Your goal
Filter this data down to the lines that hold "accompagne", and copy them.
*** Block opens ***
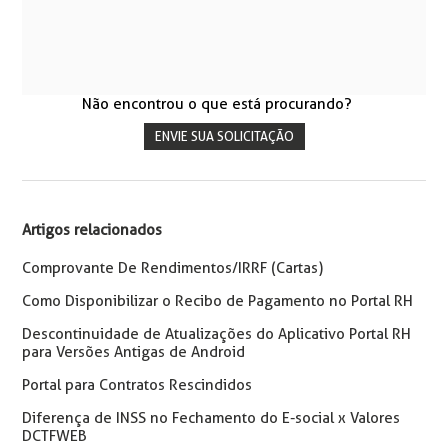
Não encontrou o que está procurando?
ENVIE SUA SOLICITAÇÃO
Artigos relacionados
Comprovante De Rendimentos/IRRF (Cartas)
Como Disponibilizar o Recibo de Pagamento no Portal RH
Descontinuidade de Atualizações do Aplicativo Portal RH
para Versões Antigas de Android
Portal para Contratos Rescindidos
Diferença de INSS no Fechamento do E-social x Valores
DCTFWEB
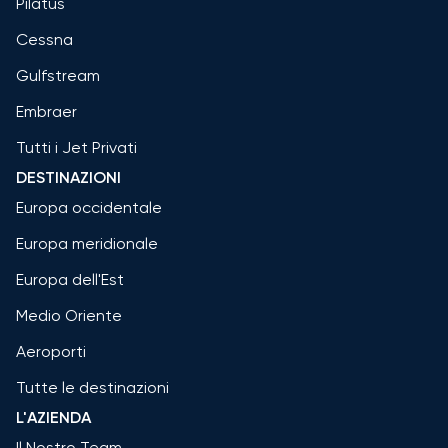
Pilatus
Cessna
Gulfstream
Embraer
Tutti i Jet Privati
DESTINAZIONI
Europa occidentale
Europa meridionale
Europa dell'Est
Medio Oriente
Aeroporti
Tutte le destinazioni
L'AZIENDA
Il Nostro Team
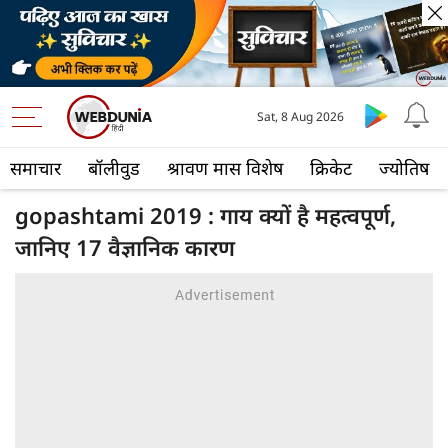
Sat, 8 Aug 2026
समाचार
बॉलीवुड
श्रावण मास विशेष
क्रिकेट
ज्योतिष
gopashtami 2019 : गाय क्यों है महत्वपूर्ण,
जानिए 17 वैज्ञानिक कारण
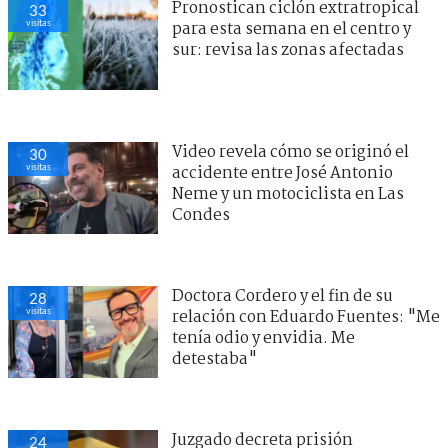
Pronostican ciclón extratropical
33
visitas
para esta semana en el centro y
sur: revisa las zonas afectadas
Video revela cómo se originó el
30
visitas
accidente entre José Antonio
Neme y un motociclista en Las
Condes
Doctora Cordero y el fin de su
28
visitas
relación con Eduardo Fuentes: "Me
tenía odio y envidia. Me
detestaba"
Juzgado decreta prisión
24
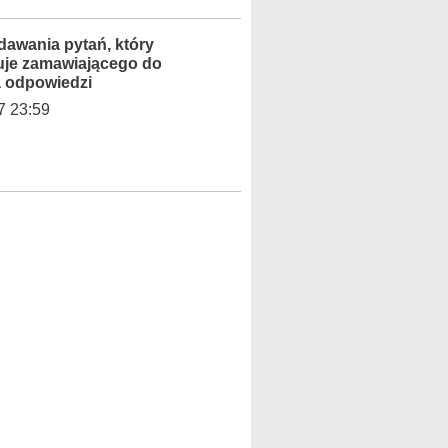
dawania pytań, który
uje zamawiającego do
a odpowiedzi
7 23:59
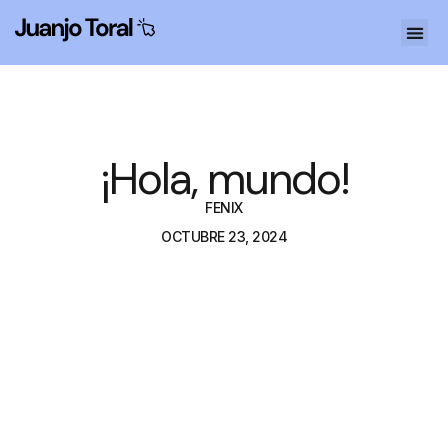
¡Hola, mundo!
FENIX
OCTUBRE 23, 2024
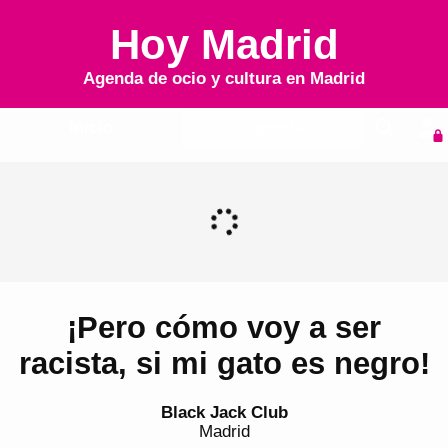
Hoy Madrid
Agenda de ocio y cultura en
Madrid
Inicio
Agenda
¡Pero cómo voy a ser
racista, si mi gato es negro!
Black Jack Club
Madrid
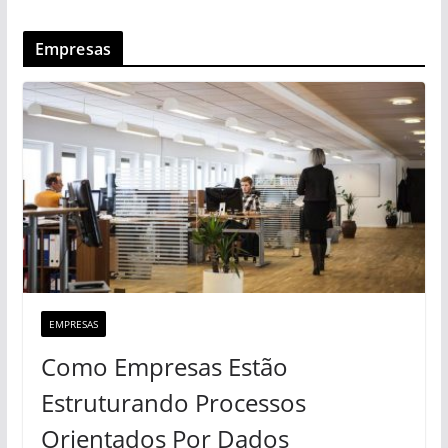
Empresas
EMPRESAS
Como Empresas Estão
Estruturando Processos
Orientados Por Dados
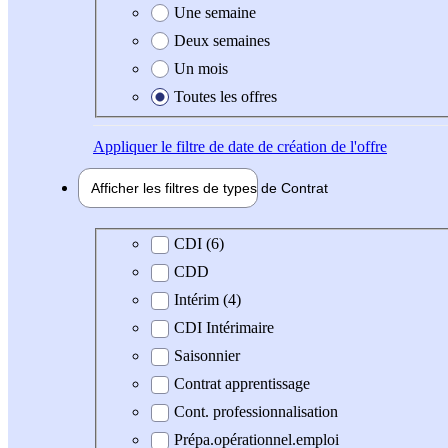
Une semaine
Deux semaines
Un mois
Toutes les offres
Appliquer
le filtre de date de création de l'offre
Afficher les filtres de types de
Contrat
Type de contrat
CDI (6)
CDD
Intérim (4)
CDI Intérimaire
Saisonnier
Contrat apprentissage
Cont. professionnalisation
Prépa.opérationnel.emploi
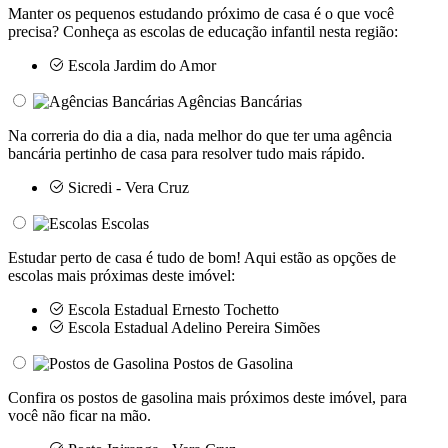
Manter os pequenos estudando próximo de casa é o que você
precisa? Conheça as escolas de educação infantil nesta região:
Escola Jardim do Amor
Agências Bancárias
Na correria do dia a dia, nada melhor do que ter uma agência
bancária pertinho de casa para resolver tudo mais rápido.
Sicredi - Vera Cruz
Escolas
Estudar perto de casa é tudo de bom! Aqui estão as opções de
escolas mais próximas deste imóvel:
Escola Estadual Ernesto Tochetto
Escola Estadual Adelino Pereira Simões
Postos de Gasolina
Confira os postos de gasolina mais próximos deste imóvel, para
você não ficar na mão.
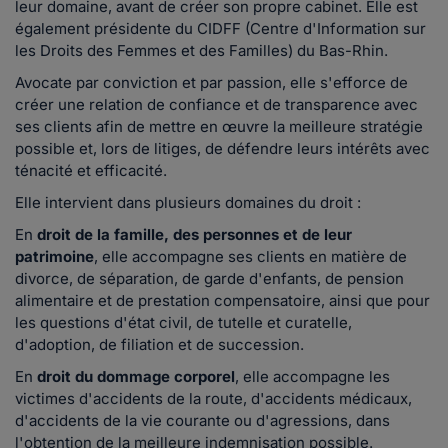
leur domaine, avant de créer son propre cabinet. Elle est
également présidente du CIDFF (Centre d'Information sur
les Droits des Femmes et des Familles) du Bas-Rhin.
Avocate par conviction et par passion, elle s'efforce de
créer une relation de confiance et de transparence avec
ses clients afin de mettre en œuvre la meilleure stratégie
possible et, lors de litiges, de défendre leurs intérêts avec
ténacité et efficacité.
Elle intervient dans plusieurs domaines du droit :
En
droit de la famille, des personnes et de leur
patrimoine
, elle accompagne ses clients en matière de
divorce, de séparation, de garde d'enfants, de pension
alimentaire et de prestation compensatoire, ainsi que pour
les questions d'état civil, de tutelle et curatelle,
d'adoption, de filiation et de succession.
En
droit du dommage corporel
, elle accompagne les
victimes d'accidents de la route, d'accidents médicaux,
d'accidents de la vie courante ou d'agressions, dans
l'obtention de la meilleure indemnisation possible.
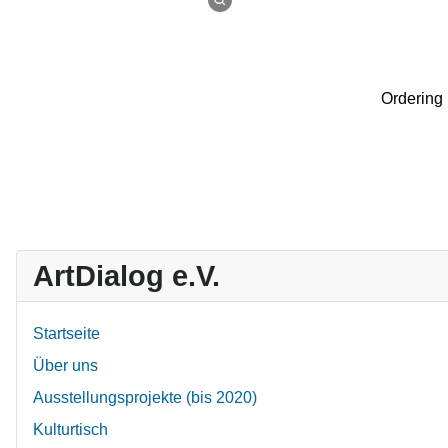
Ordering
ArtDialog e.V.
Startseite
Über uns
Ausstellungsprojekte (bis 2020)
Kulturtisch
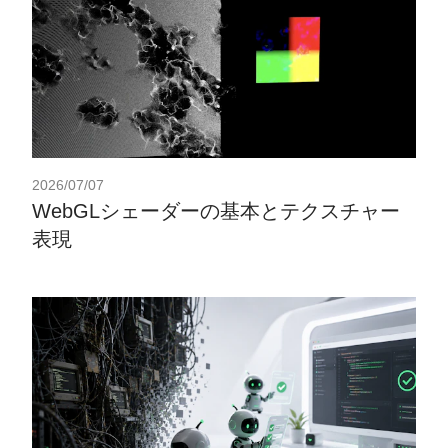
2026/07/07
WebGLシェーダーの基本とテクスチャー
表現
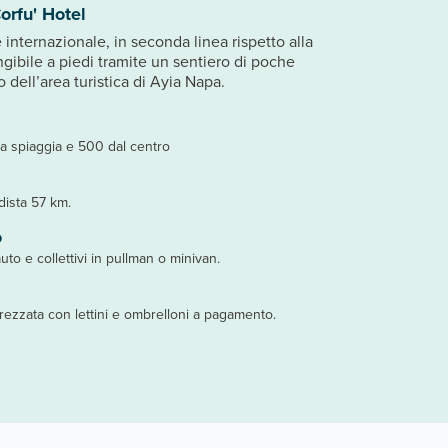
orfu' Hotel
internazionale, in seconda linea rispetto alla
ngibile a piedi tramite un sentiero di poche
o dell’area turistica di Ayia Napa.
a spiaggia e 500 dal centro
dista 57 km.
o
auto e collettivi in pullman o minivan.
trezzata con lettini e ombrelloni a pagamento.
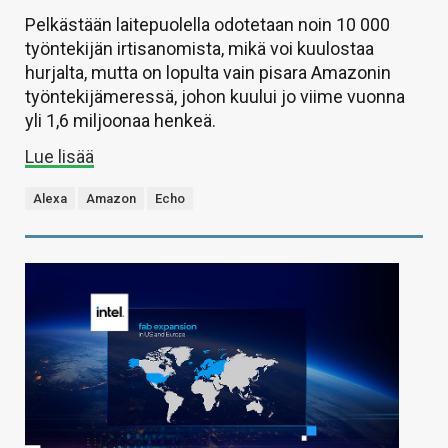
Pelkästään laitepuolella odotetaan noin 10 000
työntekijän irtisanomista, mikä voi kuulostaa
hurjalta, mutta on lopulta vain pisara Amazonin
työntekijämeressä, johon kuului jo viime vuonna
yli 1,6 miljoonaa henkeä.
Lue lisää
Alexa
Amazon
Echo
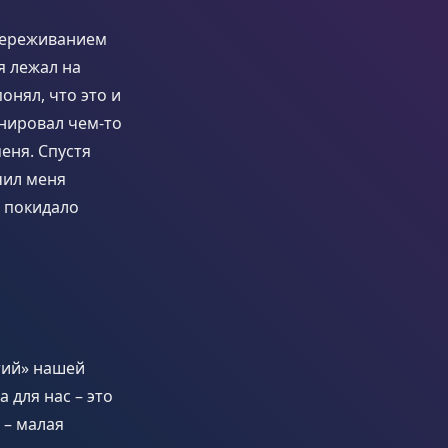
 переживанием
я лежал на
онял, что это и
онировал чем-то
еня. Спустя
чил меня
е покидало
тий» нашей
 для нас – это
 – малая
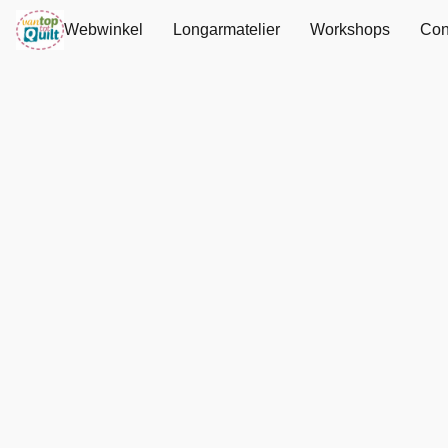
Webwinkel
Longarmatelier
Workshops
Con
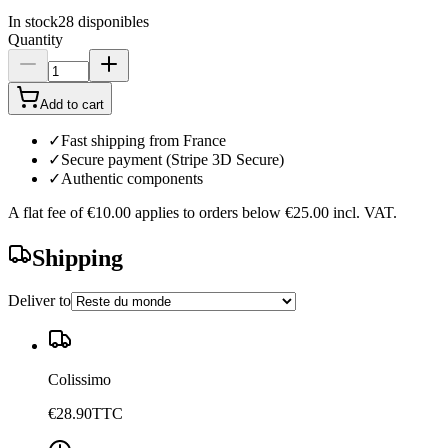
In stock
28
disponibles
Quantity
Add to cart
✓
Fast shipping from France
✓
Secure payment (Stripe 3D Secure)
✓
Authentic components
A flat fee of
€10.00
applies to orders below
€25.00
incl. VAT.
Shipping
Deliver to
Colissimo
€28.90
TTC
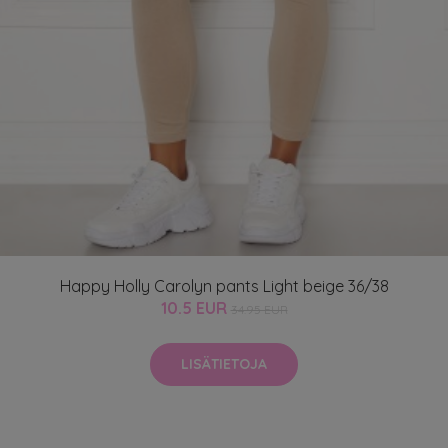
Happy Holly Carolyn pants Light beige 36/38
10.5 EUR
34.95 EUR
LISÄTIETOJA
*** Block closes ***
Reply
, elle accompagne ses clients en matière de
, elle accompagne les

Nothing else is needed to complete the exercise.